A Week With Bitcoin: Transaction Timing and Transaction Fees
This blog post is based on the data set analysed in the BRL Working Paper “Dominating OP Returns: The Impact of Omni and Veriblock on Bitcoin” by our researchers Dr. Elias Strehle and Fred Steinmetz. Read the full paper here.
Two earlier blog posts discussed how OP Return transactions have affected the Bitcoin ecosystem. The first blog post considered the overall impact during the sample period from September 14, 2018 until December 31, 2019. Virtually all OP Return transactions were published by two services: Omni/Tether and VeriBlock. Together they accounted for a stunning 21.5% of all Bitcoin transactions. The second blog post considered the impact on a daily basis. Many ups and downs in Bitcoin activity were caused by Omni/Tether or Veriblock, while regular activity on Bitcoin was remarkably stable.
This third and last blog post takes a look at intra-week patterns of Bitcoin activity. The following chart shows transactions and fees aggregated by weekday and hour. Hours are in UTC, i.e. one hour behind Central European Time and two hours behind Central European Summer Time. Fees are denoted in satoshi per virtual byte.
Activity was high on workdays and on afternoons, and low on weekends and on early mornings. The same is true for transaction fees; high activity coincided with high transaction fees and low activity with low transaction fees. This is in line with the economics of Bitcoin. Bitcoin miners generally prefer transactions that offer high transaction fees. High activity means that more transactions compete for inclusion in the next Bitcoin block and users have to offer higher transaction fees. Low activity, on the other hand, means less competition and results in lower transaction fees. One anomaly shows up in the chart: On workdays at 13:00 UTC, activity was unusually low and transaction fees were unusually high.

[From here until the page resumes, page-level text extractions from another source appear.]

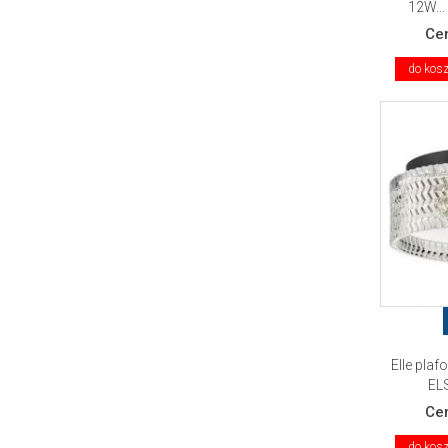
12W...
Ce
do kos
Elle pla
EL
Ce
do kos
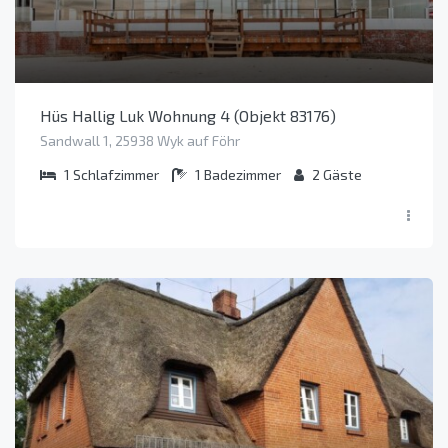
Hüs Hallig Luk Wohnung 4 (Objekt 83176)
Sandwall 1, 25938 Wyk auf Föhr
1
Schlafzimmer
1
Badezimmer
2
Gäste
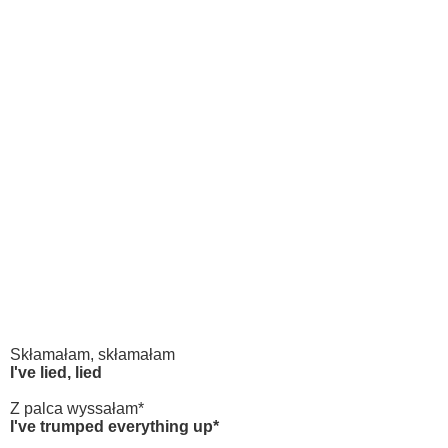
Skłamałam, skłamałam
I've lied, lied
Z palca wyssałam*
I've trumped everything up*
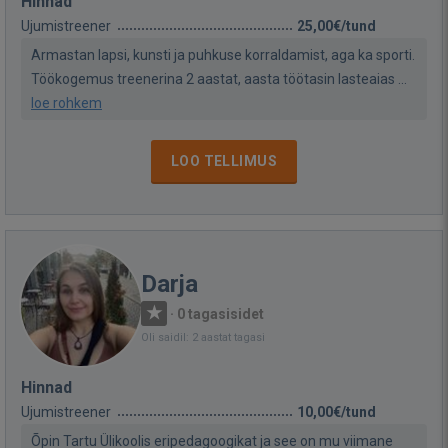
Hinnad
Ujumistreener
25,00€/tund
Armastan lapsi, kunsti ja puhkuse korraldamist, aga ka sporti.
Töökogemus treenerina 2 aastat, aasta töötasin lasteaias ...
loe rohkem
LOO TELLIMUS
Darja
·
0 tagasisidet
Oli saidil: 2 aastat tagasi
Hinnad
Ujumistreener
10,00€/tund
Õpin Tartu Ülikoolis eripedagoogikat ja see on mu viimane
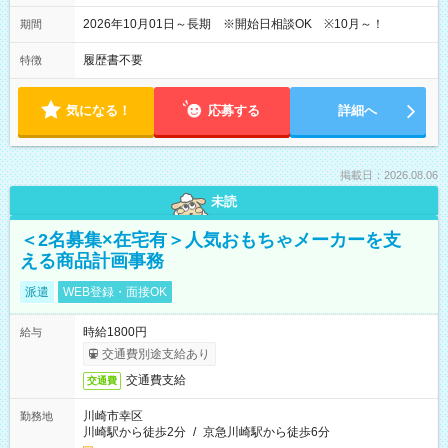
2026年10月01日～長期 ※開始日相談OK ※10月～！
期間
履歴書不要
特徴
気になる！
応募する
詳細へ
掲載日：2026.08.06
未読
＜2名募集×在宅有＞人気おもちゃメーカーを支
える商品計画事務
派遣
WEB登録・面接OK
時給1800円
給与
交通費別途支給あり
交通費支給
交通費
川崎市幸区
勤務地
川崎駅から徒歩2分
/
京急川崎駅から徒歩6分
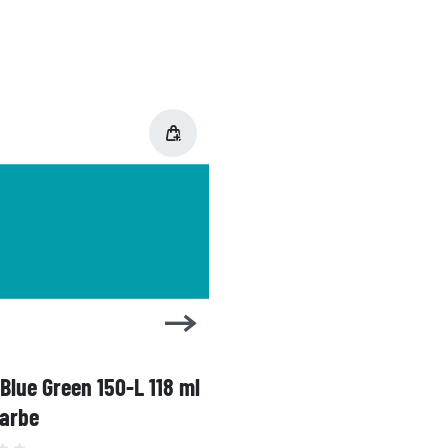
 Blue Green 150-L 118 ml
1 Shot Bright Red 104-L 
farbe
Linierfarbe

Veriblock transactions followed a different pattern: Activity is highest on mornings and on weekend. The Veriblock project implements a security mechanism called Proof-of-Proof. A Veriblock user can act as a “Proof-of-Proof miner” by publishing a snapshot of the Veriblock blockchain in an OP Return transaction on Bitcoin. As a compensation, the user receives a mining reward on the Veriblock blockchain in the blockchain’s native currency VBK. In a sense, Veriblock’s Proof-of-Proof miners exchange BTC (in the form of transaction fees on Bitcoin) for VBK (in the form of mining rewards on the Veriblock blockchain). This explains the pattern of Veriblock activity on Bitcoin. Veriblock activity was high whenever overall transaction fees were low, because low transaction fees on Bitcoin result in an optimal “exchange rate” between BTC and VBK for Proof-of-Proof miners.
Tether is a so-called stablecoin. Its value is pegged to the US-Dollar, making it a cryptocurrency with minimal price volatility. Tether is deployed on top of other blockchains; on Bitcoin, it is deployed via the Omni Layer protocol. Omni/Tether transactions mostly follow the pattern of overall activity, with the exception that activity remains high on weekends. The fees paid by Omni/Tether correlate with overall fees, but are almost twice as high. It is unclear why Omni/Tether transactions pay such high fees.
The chart illustrates that transaction timing can have a large impact on transaction fees. Publishing transactions on Bitcoin was very expensive during “rush hour”, i.e. when overall activity was high. Veriblock’s users have demonstrated their capability to avoid these times of high activity, which enabled them to publish millions of transactions at minimal cost. Their behaviour may find wider adoption among Bitcoin users who are able to shift their activity from workdays and afternoons to weekends and early mornings. The potential cost savings from such a shift could be significant.